=== Exercise prompt ===
An acceptable answer repeats exactly the line with "Run Multiple Simulations" and each line after it through the end of the entries, and includes nothing else.

━━━━━ Exercise data

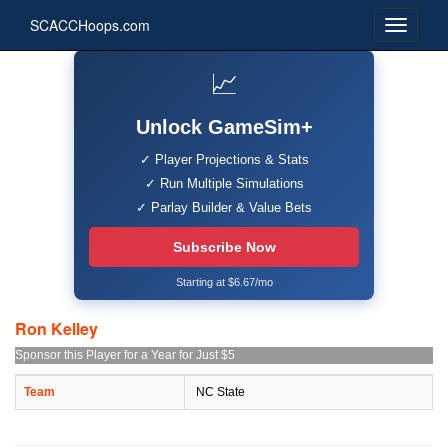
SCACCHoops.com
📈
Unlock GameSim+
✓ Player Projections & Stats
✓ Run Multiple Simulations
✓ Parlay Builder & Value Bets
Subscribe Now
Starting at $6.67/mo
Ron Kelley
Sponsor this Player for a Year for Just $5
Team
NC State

━━━━━━━━━━

=== Solution to the problem ===
✓ Run Multiple Simulations
✓ Parlay Builder & Value Bets
Subscribe Now
Starting at $6.67/mo
Ron Kelley
Sponsor this Player for a Year for Just $5
Team
NC State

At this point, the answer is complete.